What’s External Data Representation and Marshaling
In a computer programming language, you may refer to data that is stored in data structures using the language’s internal syntax.
For instance, you might have objects like: “linked list” or “hash map” or “binary tree” or “string”. or “integer”. or “set”.
Outside of a computer program you have things like: file system, file.
Now the file format is independent of whatever your favorite programming language is.
Most files are just a big bunch of bytes or characters or whatnot and you can’t tell what’s in them without extra information (like a filename extension or the first few bytes of the file might be magic).
But in general you can come up with way more ways to represent data in a computer program than you can in a file on disk.
According to Heterogeneity (Everybody is different) we have to think about Different operation systems, different programming languages, different hardware architectures.
For example, at TCP/UDP level data are communicated as ‘messages’ or streams of bytes. So conversion is needed for that. The need is to convert to sequence of bytes.
· Integers: big-endian and little-endian order
· float-type: representation differs between architectures
· char codes: ASCII, Unicode
According to that need we have to do Either both machines agree on a format type (included in parameter list) or an intermediate external standard is used.
So that’s when this comes to the big picture. an agreed standard for the representation of
data structures and primitive values is called as external data representation
Marshaling. We can get CORBA’s common data representation, Java’s object serialization, XML(Extensible Markup Language) as examples to describe this.
COBRA Common Data Representation
CORBA CDR is the external data representation defined with CORBA 2.0. COBRA’s common data representation (CDR) can be used with a variety of programming technologies. CDR can represent all of the data types that can be used as arguments and return values in remote invocations in CORBA. These consist of 15 primitive types, which include short (16-bit), long (32-bit), unsigned short, unsigned long, float (32-bit), double (64-bit), char, boolean (TRUE, FALSE), octet (8-bit), and any (which can represent any basic or constructed type); together with a range of composite types. Both little and bigendian support is provided senders indicate in which ordering the message is transmitted. Floatingpoint numbers use the IEEE standard. Characters are represented in a codeset agreed between the sender and receiver. Data type information is NOT transmitted.
represented by a sequence of bytes in the invocation or result message.
CORBA CDR’s Composite Types
Marsheling in COBRA
CORBA’s Interface Definition Language (IDL) is used to “automatically” produce marshalling and unmarshalling operations. The CORBA IDL compiler enables the generation of the required components.
For example,
Java’s Object Serialization
It works only within the java environment.
The term “serialization” refers to the activity of flattening an object or a connected set of objects into a serial form that is suitable for storing on disk or transmitting in a message. In Java RMI, both objects and primitive data values may be passed as arguments and results of method invocations.
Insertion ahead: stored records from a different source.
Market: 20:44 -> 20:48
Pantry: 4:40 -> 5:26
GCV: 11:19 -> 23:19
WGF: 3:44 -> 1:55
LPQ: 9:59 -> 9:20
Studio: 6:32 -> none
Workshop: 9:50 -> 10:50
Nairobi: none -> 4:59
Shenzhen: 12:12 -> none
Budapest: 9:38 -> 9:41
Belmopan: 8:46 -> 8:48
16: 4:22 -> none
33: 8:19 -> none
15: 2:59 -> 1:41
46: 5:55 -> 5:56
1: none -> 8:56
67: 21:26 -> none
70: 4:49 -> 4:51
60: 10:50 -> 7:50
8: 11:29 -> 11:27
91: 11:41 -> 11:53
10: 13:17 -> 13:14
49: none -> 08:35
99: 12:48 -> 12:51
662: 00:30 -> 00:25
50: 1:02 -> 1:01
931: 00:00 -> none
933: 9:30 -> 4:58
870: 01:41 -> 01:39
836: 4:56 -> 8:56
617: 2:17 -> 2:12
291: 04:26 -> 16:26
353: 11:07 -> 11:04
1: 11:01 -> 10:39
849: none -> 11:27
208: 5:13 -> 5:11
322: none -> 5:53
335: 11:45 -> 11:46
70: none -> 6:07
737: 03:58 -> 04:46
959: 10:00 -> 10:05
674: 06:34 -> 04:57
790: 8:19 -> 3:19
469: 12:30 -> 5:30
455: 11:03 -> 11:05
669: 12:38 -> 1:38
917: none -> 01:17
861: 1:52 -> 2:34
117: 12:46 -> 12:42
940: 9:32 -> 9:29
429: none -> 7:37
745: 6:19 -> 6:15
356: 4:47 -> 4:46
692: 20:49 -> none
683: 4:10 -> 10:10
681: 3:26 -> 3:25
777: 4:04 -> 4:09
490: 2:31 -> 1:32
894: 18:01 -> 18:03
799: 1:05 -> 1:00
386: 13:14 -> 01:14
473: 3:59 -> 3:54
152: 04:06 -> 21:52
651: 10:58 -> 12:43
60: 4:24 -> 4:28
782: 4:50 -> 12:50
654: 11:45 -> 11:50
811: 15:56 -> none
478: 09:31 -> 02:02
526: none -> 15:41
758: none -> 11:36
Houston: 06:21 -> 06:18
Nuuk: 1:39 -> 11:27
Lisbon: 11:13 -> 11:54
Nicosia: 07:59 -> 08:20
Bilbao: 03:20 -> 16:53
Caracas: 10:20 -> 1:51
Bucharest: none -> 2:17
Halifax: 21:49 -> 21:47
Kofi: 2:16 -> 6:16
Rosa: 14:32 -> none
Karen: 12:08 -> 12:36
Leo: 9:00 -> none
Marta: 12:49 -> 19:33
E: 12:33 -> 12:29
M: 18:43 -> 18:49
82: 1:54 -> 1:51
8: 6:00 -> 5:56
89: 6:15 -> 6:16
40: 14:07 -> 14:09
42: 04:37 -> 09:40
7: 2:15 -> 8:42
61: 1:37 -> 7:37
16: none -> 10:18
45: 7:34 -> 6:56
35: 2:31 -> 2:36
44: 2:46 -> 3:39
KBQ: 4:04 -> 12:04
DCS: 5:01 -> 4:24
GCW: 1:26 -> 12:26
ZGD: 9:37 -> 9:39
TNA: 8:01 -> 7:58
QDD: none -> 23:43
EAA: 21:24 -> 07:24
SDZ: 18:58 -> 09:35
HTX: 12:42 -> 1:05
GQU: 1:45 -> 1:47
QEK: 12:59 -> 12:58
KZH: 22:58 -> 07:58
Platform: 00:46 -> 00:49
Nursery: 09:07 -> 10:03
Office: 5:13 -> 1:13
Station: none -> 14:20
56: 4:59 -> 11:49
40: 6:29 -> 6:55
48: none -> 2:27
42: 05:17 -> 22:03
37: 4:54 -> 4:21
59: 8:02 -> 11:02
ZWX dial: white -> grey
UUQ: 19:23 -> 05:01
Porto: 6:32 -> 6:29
An object is an instance of a Java class.
To serialize an object:
(1) its class info is written out: name, version number
(2) types and names of instance variables
- If an instance variable belong to a new class, then new class info must be written out, recursively
- Each class is given a handle
(3) values of instance variables
Example is here,
Person p = new Person ( “Smith” , “London” , 1934 );
Serialization: flattening objects into a serial form for storing on disk or transmitting in a message.
Deserialization: restoring the state of objects from serialized form Assumed has no prior knowledge of the types of the objects in the serialized form Some information about the class of each object is included in the serialized form.
Java objects can contain references to the other objects. All objects it references are serialized. These references are serialized as handles.
· A handle is a reference to an object within the serialized form.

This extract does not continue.